EXERCISE → The result should be a full, exact repeat of the entries, free of pictures.

DATA SECTION →
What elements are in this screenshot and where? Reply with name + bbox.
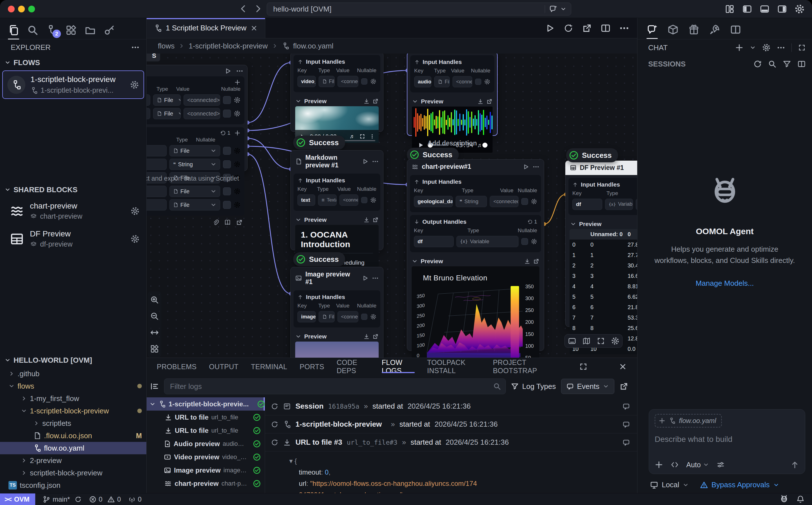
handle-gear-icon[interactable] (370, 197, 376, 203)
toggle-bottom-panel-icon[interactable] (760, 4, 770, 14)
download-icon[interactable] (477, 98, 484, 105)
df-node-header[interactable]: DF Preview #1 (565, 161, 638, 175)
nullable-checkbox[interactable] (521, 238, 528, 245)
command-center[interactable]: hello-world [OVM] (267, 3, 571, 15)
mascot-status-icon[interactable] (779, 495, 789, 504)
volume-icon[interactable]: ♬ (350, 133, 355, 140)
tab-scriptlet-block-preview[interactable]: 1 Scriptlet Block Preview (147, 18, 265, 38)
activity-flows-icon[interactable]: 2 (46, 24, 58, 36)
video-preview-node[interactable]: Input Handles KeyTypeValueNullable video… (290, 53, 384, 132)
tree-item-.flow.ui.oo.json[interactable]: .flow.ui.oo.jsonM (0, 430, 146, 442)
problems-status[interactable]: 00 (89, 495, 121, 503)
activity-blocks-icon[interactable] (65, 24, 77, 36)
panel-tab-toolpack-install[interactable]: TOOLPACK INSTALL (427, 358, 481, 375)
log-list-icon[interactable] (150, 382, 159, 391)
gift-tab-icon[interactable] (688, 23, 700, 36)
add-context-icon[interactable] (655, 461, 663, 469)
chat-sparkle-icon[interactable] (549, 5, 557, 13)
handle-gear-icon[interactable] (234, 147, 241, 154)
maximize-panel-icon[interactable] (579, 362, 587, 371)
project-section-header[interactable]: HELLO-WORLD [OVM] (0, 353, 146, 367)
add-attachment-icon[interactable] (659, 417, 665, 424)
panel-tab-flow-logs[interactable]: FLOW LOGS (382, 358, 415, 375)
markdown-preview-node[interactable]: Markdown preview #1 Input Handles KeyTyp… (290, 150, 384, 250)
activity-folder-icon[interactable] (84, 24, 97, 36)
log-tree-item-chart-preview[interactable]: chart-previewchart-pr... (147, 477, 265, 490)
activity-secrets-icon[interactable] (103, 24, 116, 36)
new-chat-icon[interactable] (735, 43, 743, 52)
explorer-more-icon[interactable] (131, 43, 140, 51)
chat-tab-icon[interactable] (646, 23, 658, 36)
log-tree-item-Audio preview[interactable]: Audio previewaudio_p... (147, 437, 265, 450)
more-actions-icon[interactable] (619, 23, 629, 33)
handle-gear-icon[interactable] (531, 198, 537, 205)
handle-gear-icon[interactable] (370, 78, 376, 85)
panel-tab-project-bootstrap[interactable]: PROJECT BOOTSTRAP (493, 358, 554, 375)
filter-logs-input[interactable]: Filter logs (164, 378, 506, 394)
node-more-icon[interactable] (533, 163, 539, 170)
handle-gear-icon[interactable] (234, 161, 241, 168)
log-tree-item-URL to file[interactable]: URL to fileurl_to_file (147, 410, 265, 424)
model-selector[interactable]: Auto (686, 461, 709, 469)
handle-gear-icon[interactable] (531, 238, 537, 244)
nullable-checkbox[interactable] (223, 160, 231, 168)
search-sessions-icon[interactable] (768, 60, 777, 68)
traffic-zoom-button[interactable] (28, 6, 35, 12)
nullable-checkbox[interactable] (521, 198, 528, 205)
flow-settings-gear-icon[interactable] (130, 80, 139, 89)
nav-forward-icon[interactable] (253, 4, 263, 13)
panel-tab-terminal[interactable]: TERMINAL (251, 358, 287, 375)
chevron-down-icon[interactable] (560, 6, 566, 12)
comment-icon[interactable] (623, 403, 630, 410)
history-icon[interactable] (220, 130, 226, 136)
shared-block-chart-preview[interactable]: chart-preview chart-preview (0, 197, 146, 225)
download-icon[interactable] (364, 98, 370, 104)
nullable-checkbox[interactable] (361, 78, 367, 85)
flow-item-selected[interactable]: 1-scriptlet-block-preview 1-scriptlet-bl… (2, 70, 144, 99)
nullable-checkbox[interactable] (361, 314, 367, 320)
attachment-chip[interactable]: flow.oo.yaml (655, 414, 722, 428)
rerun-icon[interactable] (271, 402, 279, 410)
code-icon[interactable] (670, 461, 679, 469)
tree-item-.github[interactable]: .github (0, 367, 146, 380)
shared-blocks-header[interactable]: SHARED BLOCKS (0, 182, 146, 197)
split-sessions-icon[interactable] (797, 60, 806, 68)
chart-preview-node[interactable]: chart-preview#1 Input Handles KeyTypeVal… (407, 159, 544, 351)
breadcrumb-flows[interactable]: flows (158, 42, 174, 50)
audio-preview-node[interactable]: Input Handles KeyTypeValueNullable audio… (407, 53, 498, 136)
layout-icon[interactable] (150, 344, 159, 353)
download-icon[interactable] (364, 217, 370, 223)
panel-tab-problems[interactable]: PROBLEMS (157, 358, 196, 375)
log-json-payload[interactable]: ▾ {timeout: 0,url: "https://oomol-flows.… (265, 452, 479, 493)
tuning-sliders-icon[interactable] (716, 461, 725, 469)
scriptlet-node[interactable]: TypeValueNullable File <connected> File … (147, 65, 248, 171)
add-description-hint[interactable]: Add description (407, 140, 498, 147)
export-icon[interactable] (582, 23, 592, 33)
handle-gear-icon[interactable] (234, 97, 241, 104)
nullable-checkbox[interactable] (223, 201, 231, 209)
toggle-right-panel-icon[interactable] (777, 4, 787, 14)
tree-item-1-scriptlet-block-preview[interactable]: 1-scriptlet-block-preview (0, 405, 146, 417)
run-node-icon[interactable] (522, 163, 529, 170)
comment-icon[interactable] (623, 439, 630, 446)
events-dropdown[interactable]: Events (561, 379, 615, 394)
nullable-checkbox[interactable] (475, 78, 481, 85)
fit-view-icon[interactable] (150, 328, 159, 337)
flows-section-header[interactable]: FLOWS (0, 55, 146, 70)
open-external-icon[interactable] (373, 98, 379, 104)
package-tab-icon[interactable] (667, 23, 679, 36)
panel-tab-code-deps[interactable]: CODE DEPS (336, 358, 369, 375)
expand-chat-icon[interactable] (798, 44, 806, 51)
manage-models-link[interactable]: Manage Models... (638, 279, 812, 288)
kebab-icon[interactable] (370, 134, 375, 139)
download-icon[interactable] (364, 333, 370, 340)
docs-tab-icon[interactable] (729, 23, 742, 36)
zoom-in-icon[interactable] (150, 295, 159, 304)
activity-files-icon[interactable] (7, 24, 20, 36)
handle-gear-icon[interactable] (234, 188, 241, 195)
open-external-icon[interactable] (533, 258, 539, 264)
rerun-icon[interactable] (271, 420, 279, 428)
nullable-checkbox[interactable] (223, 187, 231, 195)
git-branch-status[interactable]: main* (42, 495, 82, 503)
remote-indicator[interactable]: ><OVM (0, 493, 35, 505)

EXERCISE OUTPUT →
What elements are in this screenshot and where? Reply with name + bbox.
handle-gear-icon[interactable] (370, 197, 376, 203)
toggle-bottom-panel-icon[interactable] (760, 4, 770, 14)
download-icon[interactable] (477, 98, 484, 105)
df-node-header[interactable]: DF Preview #1 (565, 161, 638, 175)
nullable-checkbox[interactable] (521, 238, 528, 245)
command-center[interactable]: hello-world [OVM] (267, 3, 571, 15)
mascot-status-icon[interactable] (779, 495, 789, 504)
volume-icon[interactable]: ♬ (350, 133, 355, 140)
tab-scriptlet-block-preview[interactable]: 1 Scriptlet Block Preview (147, 18, 265, 38)
activity-flows-icon[interactable]: 2 (46, 24, 58, 36)
video-preview-node[interactable]: Input Handles KeyTypeValueNullable video… (290, 53, 384, 132)
tree-item-.flow.ui.oo.json[interactable]: .flow.ui.oo.jsonM (0, 430, 146, 442)
problems-status[interactable]: 00 (89, 495, 121, 503)
activity-blocks-icon[interactable] (65, 24, 77, 36)
panel-tab-toolpack-install[interactable]: TOOLPACK INSTALL (427, 358, 481, 375)
log-list-icon[interactable] (150, 382, 159, 391)
gift-tab-icon[interactable] (688, 23, 700, 36)
add-context-icon[interactable] (655, 461, 663, 469)
chat-sparkle-icon[interactable] (549, 5, 557, 13)
handle-gear-icon[interactable] (234, 147, 241, 154)
maximize-panel-icon[interactable] (579, 362, 587, 371)
project-section-header[interactable]: HELLO-WORLD [OVM] (0, 353, 146, 367)
add-attachment-icon[interactable] (659, 417, 665, 424)
panel-tab-flow-logs[interactable]: FLOW LOGS (382, 358, 415, 375)
markdown-preview-node[interactable]: Markdown preview #1 Input Handles KeyTyp… (290, 150, 384, 250)
activity-folder-icon[interactable] (84, 24, 97, 36)
log-tree-item-chart-preview[interactable]: chart-previewchart-pr... (147, 477, 265, 490)
activity-secrets-icon[interactable] (103, 24, 116, 36)
new-chat-icon[interactable] (735, 43, 743, 52)
explorer-more-icon[interactable] (131, 43, 140, 51)
chat-tab-icon[interactable] (646, 23, 658, 36)
log-tree-item-Audio preview[interactable]: Audio previewaudio_p... (147, 437, 265, 450)
more-actions-icon[interactable] (619, 23, 629, 33)
handle-gear-icon[interactable] (531, 198, 537, 205)
handle-gear-icon[interactable] (370, 78, 376, 85)
panel-tab-project-bootstrap[interactable]: PROJECT BOOTSTRAP (493, 358, 554, 375)
filter-logs-input[interactable]: Filter logs (164, 378, 506, 394)
node-more-icon[interactable] (533, 163, 539, 170)
handle-gear-icon[interactable] (234, 161, 241, 168)
log-tree-item-URL to file[interactable]: URL to fileurl_to_file (147, 410, 265, 424)
model-selector[interactable]: Auto (686, 461, 709, 469)
handle-gear-icon[interactable] (531, 238, 537, 244)
nullable-checkbox[interactable] (223, 160, 231, 168)
search-sessions-icon[interactable] (768, 60, 777, 68)
traffic-zoom-button[interactable] (28, 6, 35, 12)
nullable-checkbox[interactable] (521, 198, 528, 205)
flow-settings-gear-icon[interactable] (130, 80, 139, 89)
nav-forward-icon[interactable] (253, 4, 263, 13)
panel-tab-terminal[interactable]: TERMINAL (251, 358, 287, 375)
chevron-down-icon[interactable] (560, 6, 566, 12)
comment-icon[interactable] (623, 403, 630, 410)
history-icon[interactable] (220, 130, 226, 136)
shared-block-chart-preview[interactable]: chart-preview chart-preview (0, 197, 146, 225)
download-icon[interactable] (364, 98, 370, 104)
nullable-checkbox[interactable] (361, 78, 367, 85)
flow-item-selected[interactable]: 1-scriptlet-block-preview 1-scriptlet-bl… (2, 70, 144, 99)
nullable-checkbox[interactable] (361, 314, 367, 320)
attachment-chip[interactable]: flow.oo.yaml (655, 414, 722, 428)
rerun-icon[interactable] (271, 402, 279, 410)
code-icon[interactable] (670, 461, 679, 469)
tree-item-.github[interactable]: .github (0, 367, 146, 380)
shared-blocks-header[interactable]: SHARED BLOCKS (0, 182, 146, 197)
split-sessions-icon[interactable] (797, 60, 806, 68)
chart-preview-node[interactable]: chart-preview#1 Input Handles KeyTypeVal… (407, 159, 544, 351)
breadcrumb-flows[interactable]: flows (158, 42, 174, 50)
audio-preview-node[interactable]: Input Handles KeyTypeValueNullable audio… (407, 53, 498, 136)
layout-icon[interactable] (150, 344, 159, 353)
download-icon[interactable] (364, 217, 370, 223)
panel-tab-problems[interactable]: PROBLEMS (157, 358, 196, 375)
log-json-payload[interactable]: ▾ {timeout: 0,url: "https://oomol-flows.… (265, 452, 479, 493)
tuning-sliders-icon[interactable] (716, 461, 725, 469)
scriptlet-node[interactable]: TypeValueNullable File <connected> File … (147, 65, 248, 171)
add-description-hint[interactable]: Add description (407, 140, 498, 147)
export-icon[interactable] (582, 23, 592, 33)
handle-gear-icon[interactable] (234, 97, 241, 104)
nullable-checkbox[interactable] (223, 201, 231, 209)
toggle-right-panel-icon[interactable] (777, 4, 787, 14)
tree-item-1-scriptlet-block-preview[interactable]: 1-scriptlet-block-preview (0, 405, 146, 417)
run-node-icon[interactable] (522, 163, 529, 170)
comment-icon[interactable] (623, 439, 630, 446)
events-dropdown[interactable]: Events (561, 379, 615, 394)
nullable-checkbox[interactable] (475, 78, 481, 85)
fit-view-icon[interactable] (150, 328, 159, 337)
flows-section-header[interactable]: FLOWS (0, 55, 146, 70)
open-external-icon[interactable] (373, 98, 379, 104)
package-tab-icon[interactable] (667, 23, 679, 36)
panel-tab-code-deps[interactable]: CODE DEPS (336, 358, 369, 375)
expand-chat-icon[interactable] (798, 44, 806, 51)
manage-models-link[interactable]: Manage Models... (638, 279, 812, 288)
kebab-icon[interactable] (370, 134, 375, 139)
download-icon[interactable] (364, 333, 370, 340)
docs-tab-icon[interactable] (729, 23, 742, 36)
zoom-in-icon[interactable] (150, 295, 159, 304)
activity-files-icon[interactable] (7, 24, 20, 36)
handle-gear-icon[interactable] (234, 188, 241, 195)
open-external-icon[interactable] (533, 258, 539, 264)
rerun-icon[interactable] (271, 420, 279, 428)
nullable-checkbox[interactable] (223, 187, 231, 195)
git-branch-status[interactable]: main* (42, 495, 82, 503)
remote-indicator[interactable]: ><OVM (0, 493, 35, 505)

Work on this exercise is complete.